The lawsuit was brought against Apple by four iPhone users, who claimed that Apple was monopolizing the retail market for the sale of apps and using that monopoly to force higher-than-competitive charges for its apps.
The theory of the lawsuit is that Apple's 30% commission charge to app developers is often passed on to consumers — creating a higher-than-competitive price — and that competitors are shut out because Apple prevents iPhone owners from buying apps anywhere other than its App Store.
Apple sought to block the lawsuit, asserting that it had not set the prices on the apps and thus the iPhone owners had no standing to sue.
But the 9th Circuit Court of Appeals ruled against Apple, and on Monday the Supreme Court agreed.
"Ever since Congress overwhelmingly passed and President Benjamin Harrison signed the Sherman Act in 1890, 'protecting consumers from monopoly prices' has been 'the central concern of antitrust,' " Kavanaugh wrote in the majority opinion.
He added, "The consumers here purchased apps directly from Apple, and they allege that Apple used its monopoly power over the retail apps market to charge higher-than-competitive prices."
Kavanaugh's opinion was joined by Justices Ruth Bader Ginsburg, Stephen Breyer, Elena Kagan and Sonia Sotomayor. The dissent was written by President Trump's other appointee to the high court, Justice Neil Gorsuch.
Gorsuch's opinion was joined by Justices Clarence Thomas, Samuel Alito and Chief Justice John Roberts. They would have thrown the case out of court because in their view, iPhone users are not direct purchasers who, under the court's precedents, may bring antitrust claims.
Gorsuch's dissenting minority opinion cited the landmark Illinois Brick Co. v. Illinois case of 1977 to say that "an antitrust plaintiff can't sue a defendant for overcharging someone else who might (or might not) have passed on all (or some) of the overcharge to him."
Rather than allowing the four iPhone owners to sue under a "pass on" theory, Gorsuch wrote, the high court should have ruled that the rightful suit can only come from those who are forced to pay "overcharges" in a monopoly environment — in this case, the companies that develop and sell apps in Apple's online store.
"If the proximate cause line is no longer to be drawn at the first injured party, how far down the causal chain can a plaintiff be and still recoup damages?" Gorsuch asked, in his dissenting opinion that was joined by Roberts, along with Thomas and Alito.
Today's ruling, Gorsuch said, could begin whittling away the decision in Illinois Brick and may also call other, older cases into question.
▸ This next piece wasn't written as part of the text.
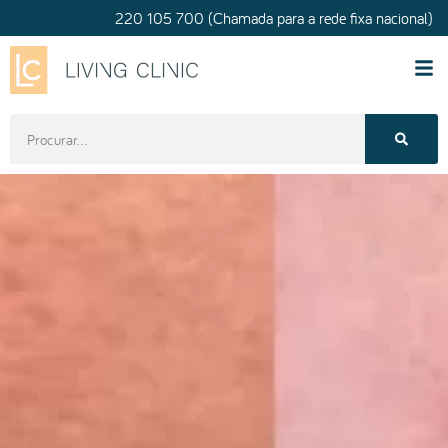
220 105 700 (Chamada para a rede fixa nacional)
But Kavanaugh wrote that the previous decision wasn't meant "to bar direct-purchaser suits against monopolistic retailers who employ commissions rather than markups."
He added, "The plaintiffs seek to hold retailers to account if the retailers engage in unlawful anticompetitive conduct that harms consumers who purchase from those retailers. That is why we have antitrust law."
To the question of whether Apple could now be subject to lawsuits from different plaintiffs — by consumers who are downstream in the sales process, and by suppliers who are further upstream — Kavanaugh wrote, "A retailer who is both a monopolist and a monopsonist may be liable to different classes of plaintiffs."
A monopsony, as we all recall, can occur when a company becomes the sole buyer of goods or labor, concentrating all the market power on its side.